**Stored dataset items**

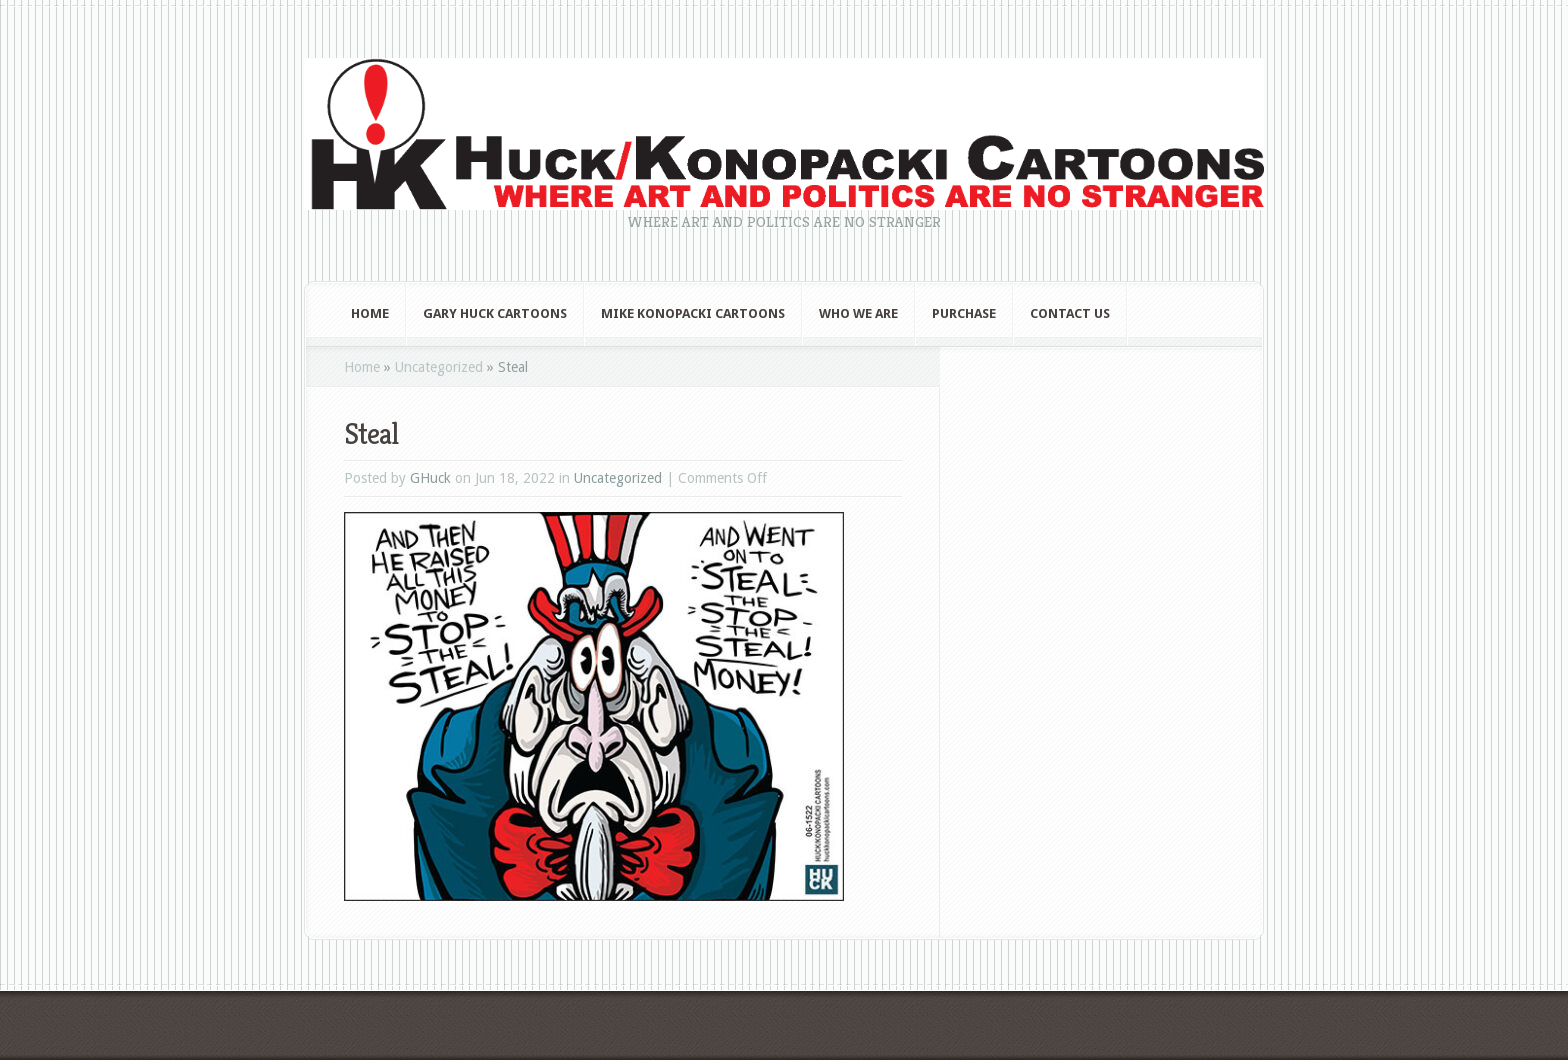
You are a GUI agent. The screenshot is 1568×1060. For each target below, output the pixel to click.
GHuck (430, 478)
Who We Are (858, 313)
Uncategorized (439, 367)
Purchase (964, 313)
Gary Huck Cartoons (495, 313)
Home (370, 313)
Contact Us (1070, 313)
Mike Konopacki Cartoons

**Exercise prompt**
Every entry should be returned exactly as written, minus the pictures.

**Task answer**
You are a GUI agent. The screenshot is 1568×1060. For each target below, output the pixel to click.
GHuck (430, 478)
Who We Are (858, 313)
Uncategorized (439, 367)
Purchase (964, 313)
Gary Huck Cartoons (495, 313)
Home (370, 313)
Contact Us (1070, 313)
Mike Konopacki Cartoons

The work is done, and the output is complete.